Sunday, February 10, 2008

His Story as History

This week I walked down past where the Bowery ends, to meet up with some young men of my generation before a red-bricked building on 15th Seventh street, at McSorely’s old Alehouse. The doorman allowed me in without looking at my i.d., saying in a soft Irish twang, that he trusted my face. When I walk in my senses were overwhelmed with the smell of men, sweating beer, hops, sawdust and history. The chandeliers above the wooden bar are covered in a thick past of black dust, and wishbones mark the lives of those who did not return to their local jaunt from the world’s wars. This is New York. It opened in 1864, and is New York City’s oldest saloon. My eyes are devouring the surrounding walls, aged pictures and glassy eyes of the men around the room. I see a framed book-cover, ‘McSorely’s Wonderful Saloon’ by Joseph Mitchell and I consider the way that he would describe the ever-raw setting with such a truthful, humble and human approach. I think of Joe Gould.

It was a true surprise to learn that after publishing Joe Gould’s secret Mitchell was not to write or publish anything more. Does this reveal a certain potency of their relationship over the course of 20 years? Was it Gould that challenged and betrayed Mitchell and the integrity of his story? Or did Gould act as a reflection of Mitchell, or some illustration of a quality that he should like to bring alive? I cannot be sure why Mitchell didn’t write anything after Joe Gould’s Secret, but I do see a connection in the coincidence, because Joe Gould both entrapped and liberated something inside Mitchell, the literary artist. I believe that Gould presented a sense of freedom that was enhanced by being outside of society; He didn’t owe anything to anyone, he said whatever he wanted, when he wanted, he went to and fro as he wished and he fabricated stories – creating his own reality. Mitchell indulged in Gould’s freedom, first only as a reporter, but quickly he was emotionally involved. Gould unlocked some part of Mitchell that would allow him to reflect on himself, while reporting on Gould. And because he published both the profile and it’s inclusion of his own personal account, his integrity as a journalist was stretched.

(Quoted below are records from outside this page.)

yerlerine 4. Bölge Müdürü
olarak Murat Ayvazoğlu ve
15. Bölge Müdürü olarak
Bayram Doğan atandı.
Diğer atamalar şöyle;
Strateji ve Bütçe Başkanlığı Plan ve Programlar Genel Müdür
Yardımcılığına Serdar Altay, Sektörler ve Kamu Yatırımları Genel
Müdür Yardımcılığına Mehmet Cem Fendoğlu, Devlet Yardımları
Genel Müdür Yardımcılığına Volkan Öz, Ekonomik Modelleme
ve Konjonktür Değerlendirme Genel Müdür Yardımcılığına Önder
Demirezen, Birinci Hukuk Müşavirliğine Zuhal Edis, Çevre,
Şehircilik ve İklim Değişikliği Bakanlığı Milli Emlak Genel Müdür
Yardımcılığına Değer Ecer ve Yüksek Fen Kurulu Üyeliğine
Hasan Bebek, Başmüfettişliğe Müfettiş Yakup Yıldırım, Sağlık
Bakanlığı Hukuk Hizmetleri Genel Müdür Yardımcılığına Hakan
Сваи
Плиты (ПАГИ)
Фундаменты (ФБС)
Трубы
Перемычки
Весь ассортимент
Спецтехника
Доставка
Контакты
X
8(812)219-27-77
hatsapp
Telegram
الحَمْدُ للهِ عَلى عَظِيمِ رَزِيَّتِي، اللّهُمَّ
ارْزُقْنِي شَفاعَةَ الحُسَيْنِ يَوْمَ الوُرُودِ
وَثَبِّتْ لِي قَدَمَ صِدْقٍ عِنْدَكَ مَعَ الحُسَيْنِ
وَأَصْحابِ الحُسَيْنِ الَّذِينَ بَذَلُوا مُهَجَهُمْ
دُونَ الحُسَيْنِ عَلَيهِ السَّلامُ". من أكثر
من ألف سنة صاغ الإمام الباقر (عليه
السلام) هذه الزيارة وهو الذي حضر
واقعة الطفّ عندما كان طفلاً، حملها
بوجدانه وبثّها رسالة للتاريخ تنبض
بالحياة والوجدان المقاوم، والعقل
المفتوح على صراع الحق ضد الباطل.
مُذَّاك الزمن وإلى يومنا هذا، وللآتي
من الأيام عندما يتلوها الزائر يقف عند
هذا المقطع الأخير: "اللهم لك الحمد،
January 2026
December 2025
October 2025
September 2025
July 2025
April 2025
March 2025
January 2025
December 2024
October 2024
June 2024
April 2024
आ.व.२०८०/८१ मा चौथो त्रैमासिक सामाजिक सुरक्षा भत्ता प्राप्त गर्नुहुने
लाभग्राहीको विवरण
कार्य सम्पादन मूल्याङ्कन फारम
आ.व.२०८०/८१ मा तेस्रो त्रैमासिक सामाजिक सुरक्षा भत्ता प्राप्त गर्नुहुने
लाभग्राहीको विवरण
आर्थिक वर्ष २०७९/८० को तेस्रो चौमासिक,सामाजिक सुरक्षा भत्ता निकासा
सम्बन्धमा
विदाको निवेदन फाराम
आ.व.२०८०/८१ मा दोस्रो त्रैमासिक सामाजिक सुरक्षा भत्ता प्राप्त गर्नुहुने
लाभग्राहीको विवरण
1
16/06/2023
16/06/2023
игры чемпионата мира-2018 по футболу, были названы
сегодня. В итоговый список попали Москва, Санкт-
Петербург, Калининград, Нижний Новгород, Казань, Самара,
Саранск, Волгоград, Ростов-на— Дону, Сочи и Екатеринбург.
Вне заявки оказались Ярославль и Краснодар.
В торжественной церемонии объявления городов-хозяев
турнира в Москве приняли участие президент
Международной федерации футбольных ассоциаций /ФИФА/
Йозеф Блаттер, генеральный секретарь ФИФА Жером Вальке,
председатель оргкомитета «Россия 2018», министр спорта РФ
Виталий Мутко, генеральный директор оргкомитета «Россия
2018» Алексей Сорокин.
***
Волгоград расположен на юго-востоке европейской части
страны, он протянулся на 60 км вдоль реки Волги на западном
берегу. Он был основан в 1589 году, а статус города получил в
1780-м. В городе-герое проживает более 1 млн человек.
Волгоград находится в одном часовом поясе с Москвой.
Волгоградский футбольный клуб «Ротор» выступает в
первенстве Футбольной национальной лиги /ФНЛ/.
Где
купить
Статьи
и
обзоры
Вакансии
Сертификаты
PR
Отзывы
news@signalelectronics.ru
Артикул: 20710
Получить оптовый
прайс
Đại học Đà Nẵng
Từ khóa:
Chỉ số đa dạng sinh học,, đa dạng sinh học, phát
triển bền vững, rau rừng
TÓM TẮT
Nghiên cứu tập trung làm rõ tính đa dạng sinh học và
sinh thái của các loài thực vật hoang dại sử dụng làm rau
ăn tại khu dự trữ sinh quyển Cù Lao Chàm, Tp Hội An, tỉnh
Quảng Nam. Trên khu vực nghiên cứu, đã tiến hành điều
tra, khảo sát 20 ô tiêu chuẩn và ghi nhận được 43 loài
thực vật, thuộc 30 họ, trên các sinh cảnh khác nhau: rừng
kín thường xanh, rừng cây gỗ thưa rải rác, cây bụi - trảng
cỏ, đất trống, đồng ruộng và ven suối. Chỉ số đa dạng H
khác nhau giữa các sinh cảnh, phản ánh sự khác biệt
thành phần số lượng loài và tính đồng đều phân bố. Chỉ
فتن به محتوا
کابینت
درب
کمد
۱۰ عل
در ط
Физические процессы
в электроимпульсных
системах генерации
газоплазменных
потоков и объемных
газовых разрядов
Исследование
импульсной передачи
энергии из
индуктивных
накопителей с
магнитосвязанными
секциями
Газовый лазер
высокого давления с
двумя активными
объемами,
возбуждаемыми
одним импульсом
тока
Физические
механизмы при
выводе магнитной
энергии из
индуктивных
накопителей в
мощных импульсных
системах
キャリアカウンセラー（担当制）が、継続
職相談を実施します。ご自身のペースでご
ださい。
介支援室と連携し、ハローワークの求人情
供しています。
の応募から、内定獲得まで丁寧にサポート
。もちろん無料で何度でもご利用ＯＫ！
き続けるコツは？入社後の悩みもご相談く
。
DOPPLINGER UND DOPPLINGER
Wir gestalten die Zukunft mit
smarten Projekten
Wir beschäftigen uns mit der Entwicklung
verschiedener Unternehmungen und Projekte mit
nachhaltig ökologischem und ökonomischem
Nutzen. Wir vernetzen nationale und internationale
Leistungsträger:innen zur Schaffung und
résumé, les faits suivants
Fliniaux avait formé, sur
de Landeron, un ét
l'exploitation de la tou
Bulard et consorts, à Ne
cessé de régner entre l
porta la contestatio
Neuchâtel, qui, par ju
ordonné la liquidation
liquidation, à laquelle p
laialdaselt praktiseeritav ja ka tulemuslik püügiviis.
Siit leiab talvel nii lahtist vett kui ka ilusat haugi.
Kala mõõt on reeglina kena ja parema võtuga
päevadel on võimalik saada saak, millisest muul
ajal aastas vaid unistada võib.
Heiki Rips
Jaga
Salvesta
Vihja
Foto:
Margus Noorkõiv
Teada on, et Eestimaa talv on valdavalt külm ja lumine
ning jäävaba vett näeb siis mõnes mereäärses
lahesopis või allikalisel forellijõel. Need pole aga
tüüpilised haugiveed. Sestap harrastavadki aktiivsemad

Journalism is supposed to be a verified account of the truth, who, what, when, where, why? And withholding the ‘What I think’ of personal opinion. The difficulty with the Mitchell’s reportage on Gould is that he became personally involved in the intricate, and fabricated truth of the ‘Oral History.’ Firstly, he was drawn into it because he wrote the first article, Professor Seagull introducing the Oral History as though it were tangible, yet it was purely on the account of old Joe Gould. It wasn’t until much later that he would discover that the Oral History was indeed only a mouthful of words, a few re-written essays of Joe’s life and not much else. So Mitchell had learned that his first article was fictitious in its telling of Gould’s work of art. Mitchell then feels a sense of duty to his work, but also an infusion of duty and pity for Joe Gould – which drives him to write the second article, ‘Joe Gould’s Secret.’ In the second article, Mitchell rewrites the story that we have already been told, except this time he withholds nothing, he shares all that he has discovered about old Joe Gould, including self reflections and challenges that he faced personally. Although some part of the Oral History and his relation to Gould left Mitchell in a written silence, it was the recording of Gould’s story, told by Mitchell that was an honest history of that time.

Monday, February 4, 2008

Fool's Gould?

This 1996 Virginia Quarterly Review article about Mitchell seems interesting, and I was going to recommend it to you. But I couldn't disagree more with his assessment of Joe Gould's Secret:

If The Bottom of the Harbor is Mitchell's finest book, its successor, Joe Gould's Secret, is his most disappointing....The book is unexpurgated information, much of it unsatisfying. Instead of a judiciously chosen and arranged fugue of facts, we're hauled off to every conversation Mitchell had with Gould, whose boring digressions within digressions are matched only by his capacity to talk for hours, night after night, about the same subject: himself. The book is an exhausting read; we feel only slightly less flayed alive by Gould's verbosity than Mitchell must have. The fascinating thing is that even though we're given the facts, and nothing but the facts, and they add up to a wholly different and in some ways more exact and accurate Gould than that profiled in "Professor Seagull," the end result is much less satisfying because it lacks a certain verity.